The Do's and Dont's of Open Relationships
- MyOpenLove
- Sep 17, 2020
- 3 min read

In order to have a successful relationship, there must be an implicit or explicit set of rules that all parties follow. Whenever these rules are broken, the likelihood of the relationship succeeding decreases exponentially.
This sort of reasoning applies to open relationships. Here are some of the do’s and don’ts of open relationships, to ensure that your open relationship is a successful one.
Do’s
Communicate Openly With All Parties Involved
Communication is the key to a successful relationship. Open relationships make this rule all the more pressing, as, when more parties are involved than just two, a lack of communication can cause a great deal of mistrust and confusion. Ensure that you are expressing your relevant feelings and intentions to all of your partners as openly and honestly as possible.

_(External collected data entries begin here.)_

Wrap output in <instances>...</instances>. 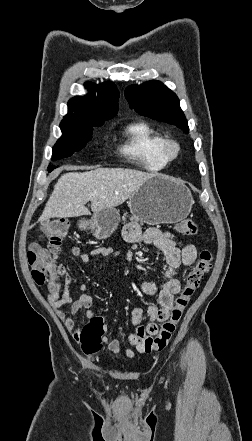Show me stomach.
Instances as JSON below:
<instances>
[{
  "mask_svg": "<svg viewBox=\"0 0 252 441\" xmlns=\"http://www.w3.org/2000/svg\"><path fill=\"white\" fill-rule=\"evenodd\" d=\"M194 201L191 192L178 181L154 175L131 195L128 205L134 217L150 225L177 223L190 213ZM120 214L115 208L101 210L79 227L88 229L97 239L108 238L117 228Z\"/></svg>",
  "mask_w": 252,
  "mask_h": 441,
  "instance_id": "stomach-1",
  "label": "stomach"
}]
</instances>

Ensure All Parties Are Explicitly Consenting
Maybe you are in a monogamous relationship and you would like to open it up to other people. You need to ensure that your primary partner consents to this. Likewise, if your primary partner does consent to this, any new partners you have need to also consent to the non-monogamous nature of your romantic intentions. Acting in any other manner would be dishonest and fundamentally tantamount to infidelity. All relationships should follow ethical guidelines, and consent is a crucial part of having an ethical relationship.

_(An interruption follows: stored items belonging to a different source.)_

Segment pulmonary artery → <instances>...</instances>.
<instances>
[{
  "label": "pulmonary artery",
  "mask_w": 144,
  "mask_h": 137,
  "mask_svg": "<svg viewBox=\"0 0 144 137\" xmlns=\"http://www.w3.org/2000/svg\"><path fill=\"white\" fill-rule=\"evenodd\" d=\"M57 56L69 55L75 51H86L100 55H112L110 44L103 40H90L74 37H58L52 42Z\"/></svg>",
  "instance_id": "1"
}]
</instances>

Treat All Partners With Respect
Some get into open relationships, simply for the sake of having extra sexual partners on top of your primary romantic partner. Yet, your “secondary” partners might have more in mind than this. You need to respect that fact about them and treat them with as much respect and humanity as you have for your primary partner. Unless it is pre-agreed that there are no strings attached, you must ensure that you are not simply using others for sex, when in reality they want something more romantically involved.
Don’ts
Lies and Deception
The worst thing you can do in a relationship is lie and deceive. Let’s say you find a new partner and you don’t tell your other partners about them. What do you think will happen if they find you? They will no longer trust you, and rightfully so. That’s why --as written above-- it is so important to communicate. If you lie and deceive, one of two things will happen --if not both: (1) you will be found out and your partners will no longer trust you and this will jeopardize the relationship greatly; (2) you will be so guilt-stricken that you will at some point or another lose your quality of life. On top of this all, it is unethical to lie and deceive within the confines of a relationship. If you feel the need to lie and deceive your partner, you probably shouldn’t be in a relationship with them.
Lack of Friendship
The 19th-century German philosopher Friedrich Nietzsche once wrote, "It is not a lack of love, but a lack of friendship that makes unhappy marriages." Such words have never rung truer in the context of open relationships. If those you are romantically involved with are not your friends also, you should not expect things to go very well. Friendship is the precursor to love, so if it is absent within your relationship, don’t expect things to get very far.
Lose Sight of Yourself
When we get into relationships, quite often the first thing we want to do is please. We might buy gifts for our partners, work diligently to please them sexually and/or give them our full efforts to ensure that they are happy. However, sometimes we do this to our own detriment. In attempting to fulfill the needs of our partners, we often forget about our own needs. This is a problem, however, because all this will end up doing is making you unhappy and maybe even inept in attempting to fulfill the needs of others. As, it is the case that if you do not treat yourself with love and kindness, you will have a difficult time treating other people with love and kindness in an authentic manner. Hence, ensure that your needs are being met as well.